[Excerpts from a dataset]
* * * * * * * * *
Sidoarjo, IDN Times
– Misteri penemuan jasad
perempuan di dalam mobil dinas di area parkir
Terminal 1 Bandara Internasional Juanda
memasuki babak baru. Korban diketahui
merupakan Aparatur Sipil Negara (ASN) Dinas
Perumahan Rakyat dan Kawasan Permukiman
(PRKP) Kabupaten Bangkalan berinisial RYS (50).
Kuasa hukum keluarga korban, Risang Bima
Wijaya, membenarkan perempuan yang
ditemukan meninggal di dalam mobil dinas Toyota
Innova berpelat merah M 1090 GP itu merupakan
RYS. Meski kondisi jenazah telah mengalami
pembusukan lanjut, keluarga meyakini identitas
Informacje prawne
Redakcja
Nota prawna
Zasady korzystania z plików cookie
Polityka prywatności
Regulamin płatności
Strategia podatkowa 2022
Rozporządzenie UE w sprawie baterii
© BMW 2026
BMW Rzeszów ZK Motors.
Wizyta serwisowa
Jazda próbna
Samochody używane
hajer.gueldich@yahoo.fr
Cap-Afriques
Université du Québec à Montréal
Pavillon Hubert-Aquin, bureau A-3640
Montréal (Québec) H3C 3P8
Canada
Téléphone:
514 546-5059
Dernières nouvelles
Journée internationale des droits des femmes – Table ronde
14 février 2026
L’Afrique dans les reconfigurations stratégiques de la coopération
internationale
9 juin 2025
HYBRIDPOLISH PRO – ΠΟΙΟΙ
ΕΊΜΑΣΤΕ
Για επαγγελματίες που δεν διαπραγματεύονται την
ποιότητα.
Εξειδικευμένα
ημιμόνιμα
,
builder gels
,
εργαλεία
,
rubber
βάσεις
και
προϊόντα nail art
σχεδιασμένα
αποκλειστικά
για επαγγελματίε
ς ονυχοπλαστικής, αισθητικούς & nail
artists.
* * * * * * * * *
** TASK **
Copy out each line carrying the string "Montréal" from the data.

** FINAL ANSWER **
Université du Québec à Montréal
Montréal (Québec) H3C 3P8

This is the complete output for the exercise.